7569 Commits

Author SHA1 Message Date
rwatson
7ac0169fa1 Always acquire the UNIX domain socket subsystem lock (UNP lock)
before dereferencing sotounpcb() and checking its value, as so_pcb
is protected by protocol locking, not subsystem locking.  This
prevents races during close() by one thread and use of ths socket
in another.

unp_bind() now assert the UNP lock, and uipc_bind() now acquires
the lock around calls to unp_bind().
2004-08-16 04:41:03 +00:00
green
1de6d6df05 Add the missing knote_fdclose(). 2004-08-16 03:09:01 +00:00
green
99deda206a Allocate the marker, when scanning a kqueue, from the "heap" instead of the
stack.  When swapped out, a process's kernel stack would be unavailable,
and we could get a page fault when scanning the same kqueue.

PR:	kern/61849
2004-08-16 03:08:38 +00:00
rwatson
2cd0dbc8de Annotate the current UNIX domain socket locking strategies, order,
strengths, and weaknesses in a comment.  Assert a copyright over the
changes made as part of the locking work.
2004-08-16 01:52:04 +00:00
silby
e3f2e32958 Major enhancements to pipe memory usage:
- pipespace is now able to resize non-empty pipes; this allows
  for many more resizing opportunities

- Backing is no longer pre-allocated for the reverse direction
  of pipes.  This direction is rarely (if ever) used, so this cuts the
  amount of map space allocated to a pipe in half.

- Pipe growth is now much more dynamic; a pipe will now grow when
  the total amount of data it contains and the size of the write are
  larger than the size of pipe.  Previously, only individual writes greater
  than the size of the pipe would cause growth.

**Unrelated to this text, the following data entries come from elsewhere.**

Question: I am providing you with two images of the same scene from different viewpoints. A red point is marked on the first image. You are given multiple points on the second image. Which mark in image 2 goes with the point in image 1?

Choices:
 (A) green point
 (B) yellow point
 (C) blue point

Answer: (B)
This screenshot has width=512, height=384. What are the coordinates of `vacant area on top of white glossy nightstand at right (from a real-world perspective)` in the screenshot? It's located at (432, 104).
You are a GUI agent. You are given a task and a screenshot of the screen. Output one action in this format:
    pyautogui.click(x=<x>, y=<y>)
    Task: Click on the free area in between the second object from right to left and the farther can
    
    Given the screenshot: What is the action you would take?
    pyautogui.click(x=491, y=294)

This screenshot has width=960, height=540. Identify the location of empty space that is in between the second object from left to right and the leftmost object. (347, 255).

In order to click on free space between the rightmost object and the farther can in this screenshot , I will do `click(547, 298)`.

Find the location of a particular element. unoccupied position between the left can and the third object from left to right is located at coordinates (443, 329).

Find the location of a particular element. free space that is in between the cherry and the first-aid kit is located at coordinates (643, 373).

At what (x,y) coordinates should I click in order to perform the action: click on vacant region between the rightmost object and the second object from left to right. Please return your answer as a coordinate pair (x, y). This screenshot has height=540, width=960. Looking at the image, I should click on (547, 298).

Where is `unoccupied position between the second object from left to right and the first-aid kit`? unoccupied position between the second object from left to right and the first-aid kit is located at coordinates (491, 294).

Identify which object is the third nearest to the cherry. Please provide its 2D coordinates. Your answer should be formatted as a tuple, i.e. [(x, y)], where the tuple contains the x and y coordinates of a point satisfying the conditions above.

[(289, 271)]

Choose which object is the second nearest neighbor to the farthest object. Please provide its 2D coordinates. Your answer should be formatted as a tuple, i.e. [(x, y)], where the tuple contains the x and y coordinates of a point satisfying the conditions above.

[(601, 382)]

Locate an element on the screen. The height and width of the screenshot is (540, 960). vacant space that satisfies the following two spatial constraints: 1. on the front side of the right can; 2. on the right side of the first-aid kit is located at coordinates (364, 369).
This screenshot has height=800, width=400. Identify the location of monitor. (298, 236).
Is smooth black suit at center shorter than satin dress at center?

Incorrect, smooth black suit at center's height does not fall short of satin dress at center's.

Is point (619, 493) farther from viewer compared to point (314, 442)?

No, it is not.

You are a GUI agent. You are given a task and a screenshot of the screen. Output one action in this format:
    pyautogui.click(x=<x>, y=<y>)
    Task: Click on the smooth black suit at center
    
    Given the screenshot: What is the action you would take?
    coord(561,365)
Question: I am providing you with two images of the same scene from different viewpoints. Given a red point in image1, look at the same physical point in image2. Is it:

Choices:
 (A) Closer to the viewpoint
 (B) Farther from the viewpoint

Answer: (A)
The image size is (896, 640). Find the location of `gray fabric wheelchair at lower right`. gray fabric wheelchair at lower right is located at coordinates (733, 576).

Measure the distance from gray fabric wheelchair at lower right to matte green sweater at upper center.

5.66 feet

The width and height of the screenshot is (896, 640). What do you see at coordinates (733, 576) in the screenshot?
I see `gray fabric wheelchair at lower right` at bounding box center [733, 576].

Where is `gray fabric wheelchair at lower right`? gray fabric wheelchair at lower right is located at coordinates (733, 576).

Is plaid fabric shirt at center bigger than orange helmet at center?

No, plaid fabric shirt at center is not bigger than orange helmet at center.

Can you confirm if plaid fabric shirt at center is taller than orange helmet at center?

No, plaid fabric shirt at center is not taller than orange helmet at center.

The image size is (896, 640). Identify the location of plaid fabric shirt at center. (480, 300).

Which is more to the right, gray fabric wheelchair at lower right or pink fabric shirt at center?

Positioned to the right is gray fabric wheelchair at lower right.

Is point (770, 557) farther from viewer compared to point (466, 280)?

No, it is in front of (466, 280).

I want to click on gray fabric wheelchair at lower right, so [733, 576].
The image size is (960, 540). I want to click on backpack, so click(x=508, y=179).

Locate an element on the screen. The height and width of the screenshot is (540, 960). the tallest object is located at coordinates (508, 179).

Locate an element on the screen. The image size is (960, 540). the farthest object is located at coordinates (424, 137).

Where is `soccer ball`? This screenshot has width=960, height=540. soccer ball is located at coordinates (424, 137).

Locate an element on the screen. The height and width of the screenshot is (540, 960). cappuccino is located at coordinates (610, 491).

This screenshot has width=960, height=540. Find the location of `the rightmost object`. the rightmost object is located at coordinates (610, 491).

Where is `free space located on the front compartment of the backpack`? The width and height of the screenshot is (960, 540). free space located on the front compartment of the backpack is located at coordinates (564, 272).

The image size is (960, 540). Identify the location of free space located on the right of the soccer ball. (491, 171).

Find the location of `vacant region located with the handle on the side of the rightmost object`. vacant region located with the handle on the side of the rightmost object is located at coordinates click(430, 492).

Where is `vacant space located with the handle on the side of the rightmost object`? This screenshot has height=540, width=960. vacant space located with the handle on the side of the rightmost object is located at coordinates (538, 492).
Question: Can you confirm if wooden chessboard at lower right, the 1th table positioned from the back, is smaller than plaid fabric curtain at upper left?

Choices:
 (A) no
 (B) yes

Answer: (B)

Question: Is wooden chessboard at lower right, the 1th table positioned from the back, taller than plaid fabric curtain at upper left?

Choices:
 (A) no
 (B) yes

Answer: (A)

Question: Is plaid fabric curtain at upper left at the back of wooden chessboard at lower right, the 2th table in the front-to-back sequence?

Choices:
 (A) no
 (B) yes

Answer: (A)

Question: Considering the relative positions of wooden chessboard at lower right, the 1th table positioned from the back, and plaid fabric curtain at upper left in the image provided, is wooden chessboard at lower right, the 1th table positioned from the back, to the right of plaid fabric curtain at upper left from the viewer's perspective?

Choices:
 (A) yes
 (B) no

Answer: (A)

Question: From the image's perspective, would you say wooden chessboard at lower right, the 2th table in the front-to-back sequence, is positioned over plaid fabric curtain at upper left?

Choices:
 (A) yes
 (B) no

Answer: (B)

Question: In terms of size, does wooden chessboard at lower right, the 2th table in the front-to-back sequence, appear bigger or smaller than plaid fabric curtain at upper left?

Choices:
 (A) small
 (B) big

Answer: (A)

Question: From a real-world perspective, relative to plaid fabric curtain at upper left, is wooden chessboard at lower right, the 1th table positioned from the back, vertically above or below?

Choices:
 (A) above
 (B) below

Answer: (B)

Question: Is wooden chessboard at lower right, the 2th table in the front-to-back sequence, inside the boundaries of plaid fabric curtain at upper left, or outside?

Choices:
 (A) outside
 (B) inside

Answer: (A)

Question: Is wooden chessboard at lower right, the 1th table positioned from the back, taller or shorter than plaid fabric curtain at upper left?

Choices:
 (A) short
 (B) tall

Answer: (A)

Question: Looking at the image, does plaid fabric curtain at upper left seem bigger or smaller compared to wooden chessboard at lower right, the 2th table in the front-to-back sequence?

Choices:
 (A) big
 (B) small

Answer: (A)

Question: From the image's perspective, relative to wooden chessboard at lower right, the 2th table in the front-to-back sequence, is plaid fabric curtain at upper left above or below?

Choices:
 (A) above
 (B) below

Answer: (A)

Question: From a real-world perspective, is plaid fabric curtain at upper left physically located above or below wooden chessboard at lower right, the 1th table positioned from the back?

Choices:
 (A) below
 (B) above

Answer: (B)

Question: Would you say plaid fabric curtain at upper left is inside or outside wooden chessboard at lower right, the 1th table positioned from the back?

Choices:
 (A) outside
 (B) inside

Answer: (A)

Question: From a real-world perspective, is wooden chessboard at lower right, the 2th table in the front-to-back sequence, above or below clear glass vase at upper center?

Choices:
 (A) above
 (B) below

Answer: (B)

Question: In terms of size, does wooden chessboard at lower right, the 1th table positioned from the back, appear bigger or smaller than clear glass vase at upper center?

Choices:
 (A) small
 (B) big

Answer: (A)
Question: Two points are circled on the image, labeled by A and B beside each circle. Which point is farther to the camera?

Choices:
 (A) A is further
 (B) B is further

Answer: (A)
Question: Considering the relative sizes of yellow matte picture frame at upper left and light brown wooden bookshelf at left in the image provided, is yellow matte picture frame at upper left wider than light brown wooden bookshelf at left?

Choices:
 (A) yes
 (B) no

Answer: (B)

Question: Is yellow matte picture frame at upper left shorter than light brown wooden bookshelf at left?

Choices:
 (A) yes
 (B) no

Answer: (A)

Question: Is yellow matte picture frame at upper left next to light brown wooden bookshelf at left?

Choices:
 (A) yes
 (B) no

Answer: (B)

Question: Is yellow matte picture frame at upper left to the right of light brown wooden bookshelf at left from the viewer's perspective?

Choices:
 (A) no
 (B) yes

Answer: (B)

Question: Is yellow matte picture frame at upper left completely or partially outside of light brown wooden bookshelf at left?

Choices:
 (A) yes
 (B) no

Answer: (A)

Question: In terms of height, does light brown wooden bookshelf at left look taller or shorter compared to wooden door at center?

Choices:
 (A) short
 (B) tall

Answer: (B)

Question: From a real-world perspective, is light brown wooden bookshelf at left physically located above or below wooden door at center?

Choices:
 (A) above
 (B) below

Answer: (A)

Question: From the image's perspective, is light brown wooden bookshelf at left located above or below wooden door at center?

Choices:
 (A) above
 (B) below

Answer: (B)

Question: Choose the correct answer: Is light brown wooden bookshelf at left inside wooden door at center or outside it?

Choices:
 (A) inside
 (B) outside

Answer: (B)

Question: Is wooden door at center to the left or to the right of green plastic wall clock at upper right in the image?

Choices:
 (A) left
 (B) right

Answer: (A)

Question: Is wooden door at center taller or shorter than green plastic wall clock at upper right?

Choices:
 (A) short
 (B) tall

- In low memory situations, pipes will now shrink during both read
  and write operations, where possible.  Once the memory shortage
  ends, the growth code will cause these pipes to grow back to an appropriate
  size.

- If the full PIPE_SIZE allocation fails when a new pipe is created, the
  allocation will be retried with SMALL_PIPE_SIZE.  This helps to deal
  with the situation of a fragmented map after a low memory period has
  ended.

- Minor documentation + code changes to support the above.

In total, these changes increase the total number of pipes that
can be allocated simultaneously, drastically reducing the chances that
pipe allocation will fail.

Performance appears unchanged due to dynamic resizing.
2004-08-16 01:27:24 +00:00
truckman
5facb5bcc2 Yet another tweak to the shutdown messages in boot():
Don't count busy buffers before the initial call to sync() and
  don't skip the initial sync() if no busy buffers were called.
  Always call sync() at least once if syncing is requested.  This
  defers the "Syncing disks, buffers remaining..." message until
  after the initial sync() call and the first count of busy
  buffers.  This backs out changes in kern_shutdown 1.162.

  Print a different message when there are no busy buffers after the
  initial sync(), which is now the expected situation.

  Print an additional message when syncing has completed successfully
  in the unusual situation where the work of syncing was done by
  boot().

  Uppercase one message to make it consistent with all of the other
  kernel shutdown messages.

Discussed with:	bde (in a much earlier form, prior to 1.162)
Reviewed by:	njl (in an earlier form)
2004-08-15 19:17:23 +00:00
jmg
bc1805c6e8 Add locking to the kqueue subsystem. This also makes the kqueue subsystem
a more complete subsystem, and removes the knowlege of how things are
implemented from the drivers.  Include locking around filter ops, so a
module like aio will know when not to be unloaded if there are outstanding
knotes using it's filter ops.

Currently, it uses the MTX_DUPOK even though it is not always safe to
aquire duplicate locks.  Witness currently doesn't support the ability
to discover if a dup lock is ok (in some cases).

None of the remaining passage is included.